From b17e2b411a183369bc21eb4b37e57cc90309efb8 Mon Sep 17 00:00:00 2001
From: Chris Lu <chrislusf@users.noreply.github.com>
Date: Tue, 10 Mar 2026 13:48:42 -0700
Subject: [PATCH] Add dynamic timeouts to plugin worker vacuum gRPC calls
 (#8593)
MIME-Version: 1.0
Content-Type: text/plain; charset=UTF-8
Content-Transfer-Encoding: 8bit

* add dynamic timeouts to plugin worker vacuum gRPC calls

All vacuum gRPC calls used context.Background() with no deadline,
so the plugin scheduler's execution timeout could kill a job while
a large volume compact was still in progress. Use volume-size-scaled
timeouts matching the topology vacuum approach: 3 min/GB for compact,
1 min/GB for check, commit, and cleanup.

Fixes #8591

* scale scheduler execution timeout by volume size

The scheduler's per-job execution timeout (default 240s) would kill
vacuum jobs on large volumes before they finish. Three changes:

1. Vacuum detection now includes estimated_runtime_seconds in job
   proposals, computed as 5 min/GB of volume size.
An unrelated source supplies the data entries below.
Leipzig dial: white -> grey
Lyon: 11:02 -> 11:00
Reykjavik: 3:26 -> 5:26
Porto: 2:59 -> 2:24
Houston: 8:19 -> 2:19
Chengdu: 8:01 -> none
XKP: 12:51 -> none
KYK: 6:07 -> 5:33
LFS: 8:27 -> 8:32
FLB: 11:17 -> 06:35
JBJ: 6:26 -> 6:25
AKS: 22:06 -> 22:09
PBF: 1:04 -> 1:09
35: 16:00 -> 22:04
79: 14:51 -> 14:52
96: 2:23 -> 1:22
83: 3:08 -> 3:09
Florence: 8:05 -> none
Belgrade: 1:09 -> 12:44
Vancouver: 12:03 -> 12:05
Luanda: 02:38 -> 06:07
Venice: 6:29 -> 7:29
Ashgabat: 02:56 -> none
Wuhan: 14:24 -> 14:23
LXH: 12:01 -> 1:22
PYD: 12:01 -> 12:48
2. The scheduler checks for estimated_runtime_seconds in job
   parameters and uses it as the execution timeout when larger than
   the default — a generic mechanism any handler can use.
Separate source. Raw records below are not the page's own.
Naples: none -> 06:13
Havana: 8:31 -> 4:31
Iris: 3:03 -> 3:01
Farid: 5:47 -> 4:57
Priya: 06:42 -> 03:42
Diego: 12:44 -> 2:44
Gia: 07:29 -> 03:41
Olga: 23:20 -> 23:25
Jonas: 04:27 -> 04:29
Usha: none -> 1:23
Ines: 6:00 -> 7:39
3. Vacuum task gRPC calls now use the passed-in ctx as parent
   instead of context.Background(), so scheduler cancellation
   propagates to in-flight RPCs.

* extend job type runtime when proposals need more time

The JobTypeMaxRuntime (default 30 min) wraps both detection and
execution. Its context is the parent of all per-job execution
contexts, so even with per-job estimated_runtime_seconds, jobCtx
would cancel everything when it expires.

After detection, scan proposals for the maximum
estimated_runtime_seconds. If any proposal needs more time than
the remaining JobTypeMaxRuntime, create a new execution context
with enough headroom. This lets large vacuum jobs complete without
being killed by the job type deadline while still respecting the
configured limit for normal-sized jobs.

* log missing volume size metric, remove dead minimum runtime guard

Add a debug log in vacuumTimeout when t.volumeSize is 0 so
operators can investigate why metrics are missing for a volume.

Remove the unreachable estimatedRuntimeSeconds < 180 check in
buildVacuumProposal — volumeSizeGB always >= 1 (due to +1 floor),
so estimatedRuntimeSeconds is always >= 300.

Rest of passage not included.